While many never fully recover from this, I was determined to stop the down-ward spiral and change my life—or better, bring it back to where it once was a few years earlier. Where I started was my attitude about education. Whereas I had displayed a gross ignorance to school and all things relating to education for a good part of two and a half years, I now decided it was high time to get back on track!
Upon switching schools to allow me to have a fresh start, I began to refocus my energies on learning. What I found is that learning began to be fun again. In fact, I was looking forward to learning new things. And the results were positive: my grades went back up and I was able to get into college.
And that was only the BEGINNING. I was now in a situation where I could pick an area of study that I was hungry to learn more about and to try and sink my teeth into. Great!
Great? Well, sort of. Working on completing my undergraduate degree was something that I certainly was happy about for the most part, but I still struggled a bit with the way I had to learn. I felt that many of the courses were structured like my high school classes. I was still being treated like I was 16, not 22! The worst was, however, that I not only experienced it as a student but I also perpetuated this as a teaching assistant, as I instructed several first, second, and third year undergraduate classes over the course of my attendance at the university.
The real paradigm shift came for me years later! And it came in two ways: as an instructor and as a student.
My Experience as Instructor:
Having spent over a decade in corporate training, I have become very conscious early on what it meant to be in a position to instruct adult learners. Without any formal education in the concepts of andragogy (the science of adult learning), I intuitively adjusted my style of teaching in such a way that I was able to connect with my learners in a very meaningful way (this is based on years of learner feedback I have gotten). Years later, when I started to learn about the concepts of instructional design and adult learning, I came to realize that what I had been doing was largely in line with the way it should have been done in the first place. So what did I do?
I tried to teach the way I wanted to be taught. Namely, I wanted to be respected by my instructors, I wanted my voice be heard, I wanted to be in a position where my experience and prior knowledge was not only being acknowledged but actively sought to enrich the instruction (see this informative article about Malcolm Knowles’ take on adult learning)
My Experience as Learner:
I take pride in considering myself to be a life-time learner. While I have not always made this a focus in my life in the past, I can honestly state that this is true today as I observe the world around me, as I ask questions, as I read, as I exchange ideas with others and as I try to learn more about topics that interest me (my parents, by the way, are proud of my efforts of finally becoming the well-rounded person they had always envisioned me to be!).
Being a life-time learner for me means engaging in learning activities that are both formal and informal. To satisfy my need for formal education, I am currently pursuing a Master’s degree in Instructional Design at UMASS Boston. I also attend seminars and training sessions in a variety of topics such as coaching, self-improvement, sales, etc. to further broaden my horizon.

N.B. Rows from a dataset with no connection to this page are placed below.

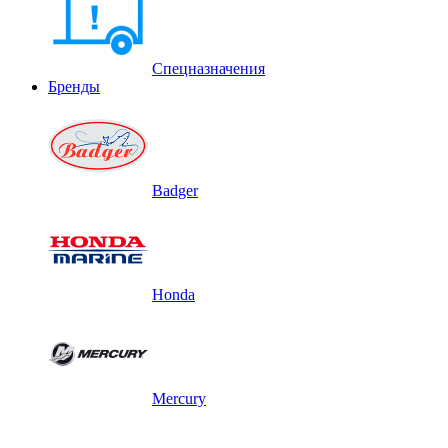
Спецназначения
Бренды
Badger
Honda
Mercury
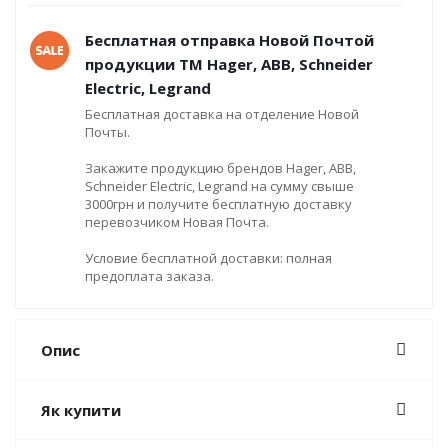
Бесплатная отправка Новой Почтой
продукции ТМ Hager, ABB, Schneider
Electric, Legrand
Бесплатная доставка на отделение Новой
Почты.
Закажите продукцию брендов Hager, ABB,
Schneider Electric, Legrand на сумму свыше
3000грн и получите бесплатную доставку
перевозчиком Новая Почта.
Условие бесплатной доставки: полная
предоплата заказа.
Опис
Як купити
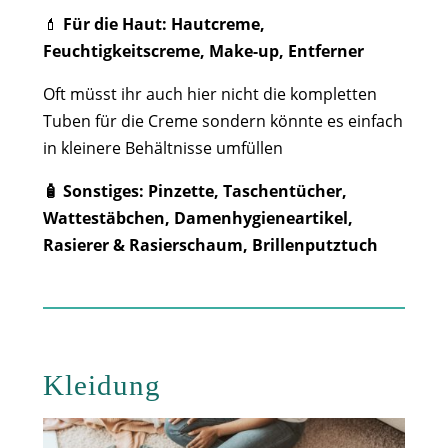
💄
Für die Haut: Hautcreme,
Feuchtigkeitscreme, Make-up, Entferner
Oft müsst ihr auch hier nicht die kompletten
Tuben für die Creme sondern könnte es einfach
in kleinere Behältnisse umfüllen
🧴 Sonstiges: Pinzette, Taschentücher,
Wattestäbchen, Damenhygieneartikel,
Rasierer & Rasierschaum, Brillenputztuch
Kleidung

As a student of both formal and informal educational settings, I have seen a recent shift in how education is being delivered. Instead of being a student in the traditional sense, I see myself as a learner. This mind shift is not only intrinsic but is also aided by instructors who increasingly act like “guide on the side” versus playing the old “sage on the stage” (the all-powerful, all-knowing professor that wields the power to bestow grades based on their terms). For example, the old “drill and practice” approach used in the old days (aka “behaviorism”) has given way to learning theories that favor self-guided learning (e.g. experiential learning or communities of practice), let alone approaches that allow me as a learner to construct meaning for myself.
While I may have rambled on a bit long here, I want to simply state that the desire to learn should be met with instruction that is designed to make learning come alive. This can be done by presenting relevant information, utilizing the knowledge and experience of the me as a learner, allowing the learner to not only interact with the instructor and the content but also letting the learner explore, discover and create as part of the learning process.
For me, if these things come together, I not only enjoy learning but the things I learn will ultimately enrich my life in become the well-rounded person I want and need to be!